To The Editor,

I wish to respond to Kerry Franklin’s letter that appeared in the Review last week, in which she labels people who care about the environment as “working for the government” and “the lot of you”. This shows a lack of respect for those who care about the future of this area and the people who live here. I have backed off from responding to this type of mail for some time, but today I feel the need to speak up.
Kerry, do you remember the days of the CIP when we could smell Hawkesbury from miles away? That company did provide some economic activity at the time, but did not create lasting wealth. Almost 30 years since its closure, Hawkesbury is still trying to clean up the stinking contaminated soil at the cost of millions of dollars to restore its shoreline and Hawkesbury remains one of the poorest towns in Ontario.

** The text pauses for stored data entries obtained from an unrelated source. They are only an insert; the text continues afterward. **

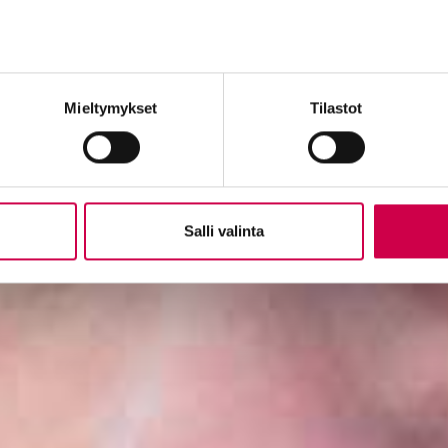
Mieltymykset
Tilastot
Salli valinta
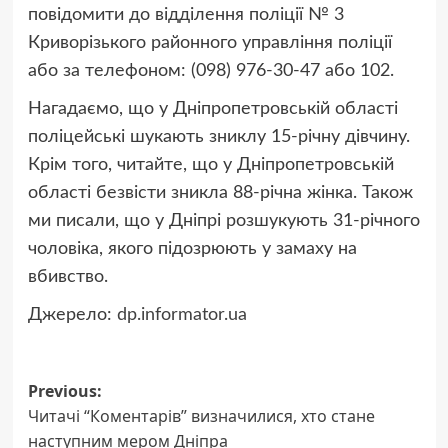
повідомити до відділення поліції № 3
Криворізького районного управління поліції
або за телефоном:
(098) 976-30-47
або 102.
Нагадаємо, що у Дніпропетровській області
поліцейські шукають зниклу 15-річну дівчину
.
Крім того, читайте, що у Дніпропетровській
області
безвісти зникла 88-річна жінка
. Також
ми писали, що у Дніпрі розшукують 31-річного
чоловіка,
якого підозрюють у замаху на
вбивство
.
Джерело:
dp.informator.ua
Post
Previous:
Читачі “Коментарів” визначилися, хто стане
navigation
наступним мером Дніпра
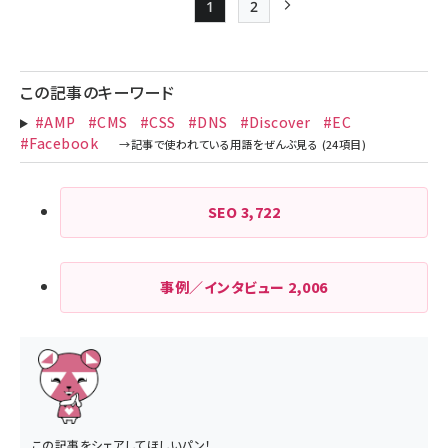
1
2
Page
Page
次ページ
ペー
ジ
この記事のキーワード
送
#AMP
#CMS
#CSS
#DNS
#Discover
#EC
り
#Facebook
SEO
3,722
事例／インタビュー
2,006
この記事をシェアしてほしいパン！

The proposed cement plant in L’Orignal is a similar large polluting industry with investors from Quebec who stand to gain from exporting most of the cement to the USA. The plant will burn petroleum coke which releases much higher concentrations of  sulphur dioxide than the burning of coal, as well as hydrogen chloride, nitrous oxides, carbon monoxide and CO2, all of which cannot be filtered out. The resulting acid rain will have devastating effects on the surrounding farms and residences, including schools and nursing homes as well as the Ottawa River. Added to the mix are the hundreds of heavy diesel trucks involved daily in moving these materials  to and from the proposed plant. I will not include the long list of adverse effects such a plant would have on the area because I have already written several letters on this subject. I just wish to remind people of the long term damage such an industry would have on this area and all for a few dollars. The answer to building our economy is to invest in local small and medium businesses rather than foreign polluting giants who bully their way into our locality where they see only dollar signs.
To sum up my concern here, I want to remind the reader that the top environmental problems we face are not only the resulting climate change and ecosystem collapse, but as revealed by Kerry Franklin’s letter, the greater problems are selfishness, greed and apathy.  (Quick money is not the answer here) To deal with these we need a spiritual and cultural transformation that looks beyond our pocketbooks to the reality of the big picture. The responsibility rests with each citizen of Champlain. Apathy has become our greatest enemy and, unless people speak out and get involved, could be our downfall down the road, when it will be too late to turn back the clock.